Expert talks OPEC deal influence on oil market


(MENAFN- Trend News Agency ) Baku, Azerbaijan, July 26

By Elena Kosolapova – Trend:

OPEC influence on the world oil market and oil prices is much less significant than some other global and regional events, professor of economics in the US National Defense University, Adjunct Professor in Georgetown University and energy analyst Paul J. Sullivan believes.

'OPEC's power over the market is less than it was. What happens in the shale gas fields and companies of the US, the world economy and certain regional economies, and what political, diplomatic and military events happen in the oil regions could prove to be far more important than OPEC pronouncements and behavior in the near, medium and long terms,' Sullivan told Trend by email, commenting on the OPEC deal on oil output cut.

The expert noted that OPEC has some internal tensions that always bring doubt to what will happen with such an agreement, adding that the situation with Qatar is just one of many tensions.

Sullivan expects that the participants of OPEC deal likely to say they want to extend it after its expiration in late March 2018. Meanwhile he noted that in the past, cheating in the OPEC has been more of the norm, and not just at the margins at times.

This week a Joint OPEC-Non-OPEC Ministerial Monitoring Committee held a meeting in St.
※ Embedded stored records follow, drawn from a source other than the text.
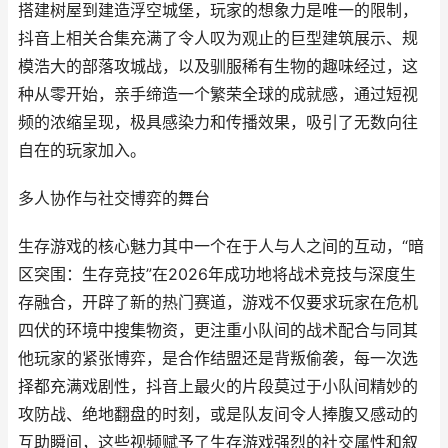
搭建树屋到建造浮空城堡，玩家的想象力是唯一的限制，
抖音上相关合集充满了令人叹为观止的巨型建筑展示、规
模浩大的部落攻城战，以及驯服稀有生物的趣味经过，这
种从零开始，亲手缔造一个繁荣全球的成就感，通过短视
频的浓缩呈现，极具感染力和传播效果，吸引了无数向往
自在的玩家加入。
多人协作与社交博弈的舞台
生存游戏的核心魅力其中一个在于人与人之间的互动，“暗
区突围：生存竞技”在2026年成功地将战术竞技与深度生
存融合，开辟了新的热门赛道，游戏不仅要求玩家在危机
四伏的环境中搜集物资，更注重小队间的战术配合与同其
他玩家的紧张博弈，是合作结盟还是背叛偷袭，每一次选
择都充满戏剧性，抖音上最火的片段莫过于小队间精妙的
攻防战、绝地翻盘的时刻，或是队友间令人捧腹又感动的
互助瞬间，这些视频赋予了生存游戏强烈的社交属性和叙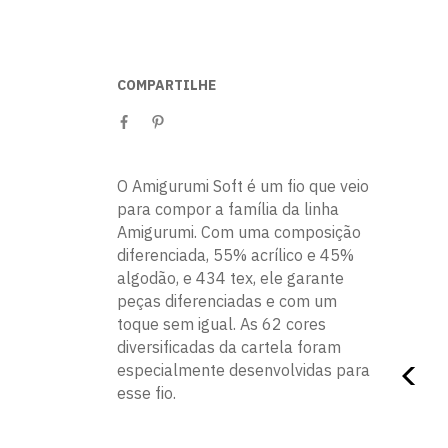
COMPARTILHE
O Amigurumi Soft é um fio que veio
para compor a família da linha
Amigurumi. Com uma composição
diferenciada, 55% acrílico e 45%
algodão, e 434 tex, ele garante
peças diferenciadas e com um
toque sem igual. As 62 cores
diversificadas da cartela foram
especialmente desenvolvidas para
esse fio.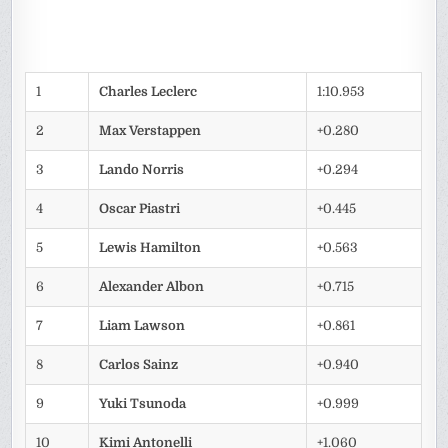
1
Charles Leclerc
1:10.953
2
Max Verstappen
+0.280
3
Lando Norris
+0.294
4
Oscar Piastri
+0.445
5
Lewis Hamilton
+0.563
6
Alexander Albon
+0.715
7
Liam Lawson
+0.861
8
Carlos Sainz
+0.940
9
Yuki Tsunoda
+0.999
10
Kimi Antonelli
+1.060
Petersburg to review the June 2017 report as well as the first six months of the Declaration of Cooperation.

After the meeting the cartel announced that OPEC deal producing countries had achieved a conformity level of 98 percent in June 2017. Same level of high conformity was observed for the first six months of January to June 2017.

Between January and June 2017, the participating producing countries adjusted their production downwards by an estimated volume of 351 million barrels, OPEC said.

Sullivan noted that he always has some doubts about such data, given their political nature , and how opaque the details are to get to those calculations.

İn late 2016 OPEC agreed to slash the output by 1.2 million barrels per day from Jan. 1, with top exporter Saudi Arabia cutting as much as 486,000 barrels per day. Non-OPEC oil producers such as Azerbaijan, Bahrain, Brunei, Equatorial Guinea, Kazakhstan, Malaysia, Mexico, Oman, Russia, Sudan, and South Sudan agreed to reduce the output by 558,000 barrels per day. The agreement was for six months period, extendable for another six months.

In May, all the participants of last year's agreement agreed to extend it to another nine months.